Step 5: Use a Small Helper Script

Here is a small script to print the tags for your environment:

Python
import platform
import sys
import torch

def python_tag():
    return f"cp{sys.version_info.major}{sys.version_info.minor}"

def arch_tag():
    system = platform.system().lower()
    machine = platform.machine().lower()
    if system == "linux" and machine in ("x86_64", "amd64"):
        return "linux_x86_64"
    if system == "linux" and machine in ("aarch64", "arm64"):
        return "linux_aarch64"
    if system == "darwin" and machine == "arm64":
        return "macosx_arm64"
    if system == "darwin" and machine == "x86_64":
        return "macosx_x86_64"
    return f"{system}_{machine}"

def cuda_tag():
    cuda = torch.version.cuda
    if cuda is None:
        return "cuXXX"
    major = cuda.split(".")[0]
    return f"cu{major}"

def torch_tag():
    version = torch.__version__.split("+")[0]
    major, minor, *_ = version.split(".")
    return f"torch{major}.{minor}"

print("Python tag :", python_tag())
print("Torch tag  :", torch_tag())
print("CUDA tag   :", cuda_tag())
print("Arch tag   :", arch_tag())

Use these values to match the correct wheel manually.
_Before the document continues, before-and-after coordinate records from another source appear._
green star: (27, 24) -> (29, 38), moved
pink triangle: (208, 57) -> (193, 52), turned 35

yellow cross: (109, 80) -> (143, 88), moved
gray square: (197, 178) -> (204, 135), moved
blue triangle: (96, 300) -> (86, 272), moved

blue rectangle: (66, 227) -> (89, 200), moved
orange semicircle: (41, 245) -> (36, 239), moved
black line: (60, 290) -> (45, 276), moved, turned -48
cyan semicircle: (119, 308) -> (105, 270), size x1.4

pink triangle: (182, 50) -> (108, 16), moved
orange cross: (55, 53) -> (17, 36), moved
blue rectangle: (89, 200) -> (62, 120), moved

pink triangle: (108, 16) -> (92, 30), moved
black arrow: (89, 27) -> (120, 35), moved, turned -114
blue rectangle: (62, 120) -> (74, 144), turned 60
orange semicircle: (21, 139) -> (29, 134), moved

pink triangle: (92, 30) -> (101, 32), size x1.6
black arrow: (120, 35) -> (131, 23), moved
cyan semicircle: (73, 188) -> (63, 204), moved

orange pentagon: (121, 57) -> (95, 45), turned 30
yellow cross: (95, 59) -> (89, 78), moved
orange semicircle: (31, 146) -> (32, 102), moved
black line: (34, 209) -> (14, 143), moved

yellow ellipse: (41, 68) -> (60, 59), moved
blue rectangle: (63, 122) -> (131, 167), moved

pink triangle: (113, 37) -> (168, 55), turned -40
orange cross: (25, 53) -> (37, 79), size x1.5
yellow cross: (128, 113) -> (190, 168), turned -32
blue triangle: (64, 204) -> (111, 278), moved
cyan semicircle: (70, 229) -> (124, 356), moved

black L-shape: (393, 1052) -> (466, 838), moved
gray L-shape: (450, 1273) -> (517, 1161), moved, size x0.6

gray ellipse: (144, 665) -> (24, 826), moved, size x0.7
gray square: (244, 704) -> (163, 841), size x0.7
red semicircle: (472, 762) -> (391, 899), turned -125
Step 6: Download and Install

Go to the FlashAttention releases page:

  1. Pick the version.
  2. Open the assets.
  3. Match the wheel.
  4. Download it.

Then install:

pip install <wheel_file>

References

  • Issue #809 - install succeeds, then import flash_attn fails with an undefined symbol.
  • Issue #667 - a Python 3.11 / PyTorch 2.1 / CUDA 12.1 environment reports an undefined symbol from the installed extension.
  • Issue #966 - import of flash_attn_2_cuda fails after build.
  • Issue #919 - wheel and source attempts still produce undefined symbol errors in a mismatched environment.
  • Issue #784 - another report of pip install --no-build-isolation followed by import-time undefined symbol failure.
  • Issue #853 - one user reports resolving the problem by installing a specific matching wheel file manually.
  • Issue #1696 - a newer example showing successful install but runtime import failure on PyTorch 2.7.0, with a source build working around the mismatch.